REQUIRED ACTION ▸
For the entries that appear below, write out the exact text and omit the pictures.
+++ EXERCISE DATA
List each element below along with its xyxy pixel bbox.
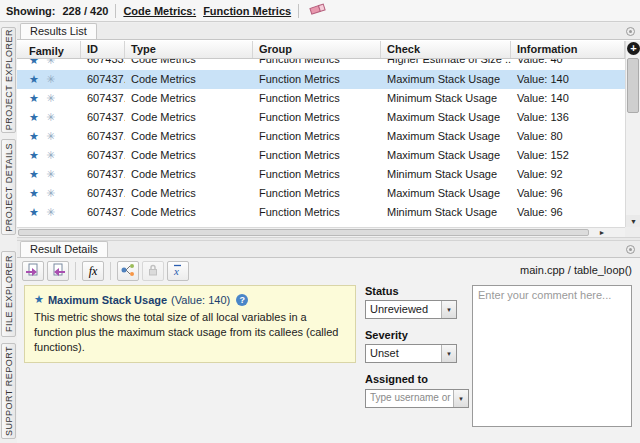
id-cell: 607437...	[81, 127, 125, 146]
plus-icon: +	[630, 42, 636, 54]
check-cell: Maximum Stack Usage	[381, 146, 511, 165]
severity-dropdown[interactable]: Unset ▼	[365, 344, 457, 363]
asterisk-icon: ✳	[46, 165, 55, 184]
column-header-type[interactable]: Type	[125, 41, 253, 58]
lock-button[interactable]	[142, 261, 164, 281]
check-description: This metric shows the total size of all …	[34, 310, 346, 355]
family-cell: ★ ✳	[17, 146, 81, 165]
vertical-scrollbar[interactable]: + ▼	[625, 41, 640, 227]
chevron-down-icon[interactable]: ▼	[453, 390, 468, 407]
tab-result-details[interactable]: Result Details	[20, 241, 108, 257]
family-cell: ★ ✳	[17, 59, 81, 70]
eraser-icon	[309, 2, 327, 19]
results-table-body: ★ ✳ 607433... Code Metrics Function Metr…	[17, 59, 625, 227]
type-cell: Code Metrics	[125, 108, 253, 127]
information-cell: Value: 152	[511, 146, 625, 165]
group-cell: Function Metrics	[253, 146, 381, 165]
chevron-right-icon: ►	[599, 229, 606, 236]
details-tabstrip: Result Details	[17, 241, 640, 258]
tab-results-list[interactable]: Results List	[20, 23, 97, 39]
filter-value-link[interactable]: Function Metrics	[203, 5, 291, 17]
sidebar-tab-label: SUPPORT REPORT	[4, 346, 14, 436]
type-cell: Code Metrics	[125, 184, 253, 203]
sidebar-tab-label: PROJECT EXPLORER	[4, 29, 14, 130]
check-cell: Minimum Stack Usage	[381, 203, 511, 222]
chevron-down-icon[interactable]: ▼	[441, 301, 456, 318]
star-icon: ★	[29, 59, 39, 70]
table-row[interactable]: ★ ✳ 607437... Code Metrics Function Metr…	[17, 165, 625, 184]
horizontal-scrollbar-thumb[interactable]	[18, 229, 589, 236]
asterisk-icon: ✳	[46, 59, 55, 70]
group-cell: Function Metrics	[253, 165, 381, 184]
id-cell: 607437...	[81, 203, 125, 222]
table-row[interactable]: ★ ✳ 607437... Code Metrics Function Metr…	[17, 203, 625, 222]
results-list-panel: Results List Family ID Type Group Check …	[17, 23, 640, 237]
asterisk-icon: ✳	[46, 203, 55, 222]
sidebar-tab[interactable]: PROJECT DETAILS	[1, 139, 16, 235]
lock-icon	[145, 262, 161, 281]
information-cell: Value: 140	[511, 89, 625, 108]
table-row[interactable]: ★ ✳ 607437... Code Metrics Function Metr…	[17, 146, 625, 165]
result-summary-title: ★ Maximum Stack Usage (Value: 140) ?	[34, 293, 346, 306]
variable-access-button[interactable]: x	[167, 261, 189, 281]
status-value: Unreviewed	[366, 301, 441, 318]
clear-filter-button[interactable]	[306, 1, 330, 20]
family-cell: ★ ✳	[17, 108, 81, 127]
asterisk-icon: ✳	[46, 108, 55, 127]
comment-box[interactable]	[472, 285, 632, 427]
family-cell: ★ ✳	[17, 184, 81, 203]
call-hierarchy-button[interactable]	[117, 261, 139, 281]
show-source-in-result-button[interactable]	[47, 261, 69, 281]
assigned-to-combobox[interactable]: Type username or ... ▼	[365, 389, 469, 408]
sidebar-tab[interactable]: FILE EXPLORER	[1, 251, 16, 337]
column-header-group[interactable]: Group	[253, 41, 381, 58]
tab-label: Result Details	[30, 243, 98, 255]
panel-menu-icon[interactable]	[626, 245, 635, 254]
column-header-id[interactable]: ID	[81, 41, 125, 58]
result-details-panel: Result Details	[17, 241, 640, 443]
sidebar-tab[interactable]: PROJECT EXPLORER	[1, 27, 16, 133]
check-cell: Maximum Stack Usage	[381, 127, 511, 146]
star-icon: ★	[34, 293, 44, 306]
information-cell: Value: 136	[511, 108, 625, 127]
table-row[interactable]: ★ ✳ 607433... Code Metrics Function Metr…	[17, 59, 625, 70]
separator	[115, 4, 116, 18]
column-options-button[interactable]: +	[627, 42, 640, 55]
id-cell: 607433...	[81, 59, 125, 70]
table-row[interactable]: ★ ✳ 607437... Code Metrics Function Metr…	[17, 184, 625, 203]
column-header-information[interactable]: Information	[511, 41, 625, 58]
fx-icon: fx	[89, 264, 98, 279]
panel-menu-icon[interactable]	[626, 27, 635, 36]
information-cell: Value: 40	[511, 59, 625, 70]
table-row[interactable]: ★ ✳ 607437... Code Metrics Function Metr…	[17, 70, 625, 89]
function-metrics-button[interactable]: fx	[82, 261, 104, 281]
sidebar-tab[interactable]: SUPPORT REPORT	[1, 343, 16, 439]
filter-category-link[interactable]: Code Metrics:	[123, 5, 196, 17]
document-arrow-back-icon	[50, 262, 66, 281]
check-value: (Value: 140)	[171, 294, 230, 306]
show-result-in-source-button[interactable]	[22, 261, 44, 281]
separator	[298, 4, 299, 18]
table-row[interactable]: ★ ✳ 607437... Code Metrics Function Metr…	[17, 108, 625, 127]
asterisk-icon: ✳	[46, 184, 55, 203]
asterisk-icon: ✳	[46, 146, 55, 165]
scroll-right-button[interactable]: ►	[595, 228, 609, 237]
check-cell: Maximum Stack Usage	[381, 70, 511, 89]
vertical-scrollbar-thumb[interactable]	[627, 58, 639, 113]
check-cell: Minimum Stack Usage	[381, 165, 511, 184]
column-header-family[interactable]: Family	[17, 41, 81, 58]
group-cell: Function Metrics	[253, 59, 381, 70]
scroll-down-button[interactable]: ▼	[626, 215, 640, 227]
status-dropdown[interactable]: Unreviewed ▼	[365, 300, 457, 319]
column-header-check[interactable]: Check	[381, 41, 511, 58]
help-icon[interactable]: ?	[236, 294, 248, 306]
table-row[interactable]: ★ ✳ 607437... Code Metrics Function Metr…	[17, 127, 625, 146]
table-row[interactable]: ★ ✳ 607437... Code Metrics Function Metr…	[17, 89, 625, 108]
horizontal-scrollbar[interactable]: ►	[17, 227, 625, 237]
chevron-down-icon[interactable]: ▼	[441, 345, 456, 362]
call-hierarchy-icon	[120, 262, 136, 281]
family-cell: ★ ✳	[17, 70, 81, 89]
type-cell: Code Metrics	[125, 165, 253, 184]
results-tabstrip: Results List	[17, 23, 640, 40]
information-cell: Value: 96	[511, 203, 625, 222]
++++++
EXERCISE OUTPUT ▸
List each element below along with its xyxy pixel bbox.
id-cell: 607437...	[81, 127, 125, 146]
plus-icon: +	[630, 42, 636, 54]
check-cell: Maximum Stack Usage	[381, 146, 511, 165]
severity-dropdown[interactable]: Unset ▼	[365, 344, 457, 363]
asterisk-icon: ✳	[46, 165, 55, 184]
column-header-type[interactable]: Type	[125, 41, 253, 58]
lock-button[interactable]	[142, 261, 164, 281]
check-description: This metric shows the total size of all …	[34, 310, 346, 355]
family-cell: ★ ✳	[17, 146, 81, 165]
vertical-scrollbar[interactable]: + ▼	[625, 41, 640, 227]
chevron-down-icon[interactable]: ▼	[453, 390, 468, 407]
tab-result-details[interactable]: Result Details	[20, 241, 108, 257]
family-cell: ★ ✳	[17, 59, 81, 70]
eraser-icon	[309, 2, 327, 19]
results-table-body: ★ ✳ 607433... Code Metrics Function Metr…	[17, 59, 625, 227]
type-cell: Code Metrics	[125, 108, 253, 127]
information-cell: Value: 152	[511, 146, 625, 165]
group-cell: Function Metrics	[253, 146, 381, 165]
chevron-right-icon: ►	[599, 229, 606, 236]
details-tabstrip: Result Details	[17, 241, 640, 258]
tab-results-list[interactable]: Results List	[20, 23, 97, 39]
filter-value-link[interactable]: Function Metrics	[203, 5, 291, 17]
sidebar-tab-label: SUPPORT REPORT	[4, 346, 14, 436]
type-cell: Code Metrics	[125, 184, 253, 203]
sidebar-tab-label: PROJECT EXPLORER	[4, 29, 14, 130]
check-cell: Minimum Stack Usage	[381, 203, 511, 222]
chevron-down-icon[interactable]: ▼	[441, 301, 456, 318]
star-icon: ★	[29, 59, 39, 70]
table-row[interactable]: ★ ✳ 607437... Code Metrics Function Metr…	[17, 165, 625, 184]
horizontal-scrollbar-thumb[interactable]	[18, 229, 589, 236]
asterisk-icon: ✳	[46, 59, 55, 70]
group-cell: Function Metrics	[253, 165, 381, 184]
id-cell: 607437...	[81, 203, 125, 222]
table-row[interactable]: ★ ✳ 607437... Code Metrics Function Metr…	[17, 203, 625, 222]
results-list-panel: Results List Family ID Type Group Check …	[17, 23, 640, 237]
asterisk-icon: ✳	[46, 203, 55, 222]
sidebar-tab[interactable]: PROJECT DETAILS	[1, 139, 16, 235]
lock-icon	[145, 262, 161, 281]
information-cell: Value: 140	[511, 89, 625, 108]
table-row[interactable]: ★ ✳ 607437... Code Metrics Function Metr…	[17, 146, 625, 165]
result-summary-title: ★ Maximum Stack Usage (Value: 140) ?	[34, 293, 346, 306]
variable-access-button[interactable]: x	[167, 261, 189, 281]
status-value: Unreviewed	[366, 301, 441, 318]
clear-filter-button[interactable]	[306, 1, 330, 20]
family-cell: ★ ✳	[17, 108, 81, 127]
asterisk-icon: ✳	[46, 108, 55, 127]
comment-box[interactable]	[472, 285, 632, 427]
family-cell: ★ ✳	[17, 184, 81, 203]
call-hierarchy-button[interactable]	[117, 261, 139, 281]
show-source-in-result-button[interactable]	[47, 261, 69, 281]
assigned-to-combobox[interactable]: Type username or ... ▼	[365, 389, 469, 408]
sidebar-tab[interactable]: FILE EXPLORER	[1, 251, 16, 337]
column-header-group[interactable]: Group	[253, 41, 381, 58]
tab-label: Result Details	[30, 243, 98, 255]
panel-menu-icon[interactable]	[626, 245, 635, 254]
column-header-id[interactable]: ID	[81, 41, 125, 58]
result-details-panel: Result Details	[17, 241, 640, 443]
sidebar-tab[interactable]: PROJECT EXPLORER	[1, 27, 16, 133]
check-cell: Maximum Stack Usage	[381, 127, 511, 146]
star-icon: ★	[34, 293, 44, 306]
information-cell: Value: 136	[511, 108, 625, 127]
table-row[interactable]: ★ ✳ 607433... Code Metrics Function Metr…	[17, 59, 625, 70]
separator	[115, 4, 116, 18]
column-options-button[interactable]: +	[627, 42, 640, 55]
id-cell: 607433...	[81, 59, 125, 70]
table-row[interactable]: ★ ✳ 607437... Code Metrics Function Metr…	[17, 184, 625, 203]
column-header-information[interactable]: Information	[511, 41, 625, 58]
fx-icon: fx	[89, 264, 98, 279]
panel-menu-icon[interactable]	[626, 27, 635, 36]
information-cell: Value: 40	[511, 59, 625, 70]
table-row[interactable]: ★ ✳ 607437... Code Metrics Function Metr…	[17, 70, 625, 89]
function-metrics-button[interactable]: fx	[82, 261, 104, 281]
sidebar-tab[interactable]: SUPPORT REPORT	[1, 343, 16, 439]
filter-category-link[interactable]: Code Metrics:	[123, 5, 196, 17]
document-arrow-back-icon	[50, 262, 66, 281]
check-value: (Value: 140)	[171, 294, 230, 306]
show-result-in-source-button[interactable]	[22, 261, 44, 281]
separator	[298, 4, 299, 18]
table-row[interactable]: ★ ✳ 607437... Code Metrics Function Metr…	[17, 108, 625, 127]
asterisk-icon: ✳	[46, 184, 55, 203]
asterisk-icon: ✳	[46, 146, 55, 165]
scroll-right-button[interactable]: ►	[595, 228, 609, 237]
check-cell: Maximum Stack Usage	[381, 70, 511, 89]
vertical-scrollbar-thumb[interactable]	[627, 58, 639, 113]
check-cell: Minimum Stack Usage	[381, 165, 511, 184]
column-header-family[interactable]: Family	[17, 41, 81, 58]
group-cell: Function Metrics	[253, 59, 381, 70]
scroll-down-button[interactable]: ▼	[626, 215, 640, 227]
status-dropdown[interactable]: Unreviewed ▼	[365, 300, 457, 319]
column-header-check[interactable]: Check	[381, 41, 511, 58]
help-icon[interactable]: ?	[236, 294, 248, 306]
table-row[interactable]: ★ ✳ 607437... Code Metrics Function Metr…	[17, 127, 625, 146]
table-row[interactable]: ★ ✳ 607437... Code Metrics Function Metr…	[17, 89, 625, 108]
horizontal-scrollbar[interactable]: ►	[17, 227, 625, 237]
chevron-down-icon[interactable]: ▼	[441, 345, 456, 362]
call-hierarchy-icon	[120, 262, 136, 281]
family-cell: ★ ✳	[17, 70, 81, 89]
type-cell: Code Metrics	[125, 165, 253, 184]
results-tabstrip: Results List	[17, 23, 640, 40]
information-cell: Value: 96	[511, 203, 625, 222]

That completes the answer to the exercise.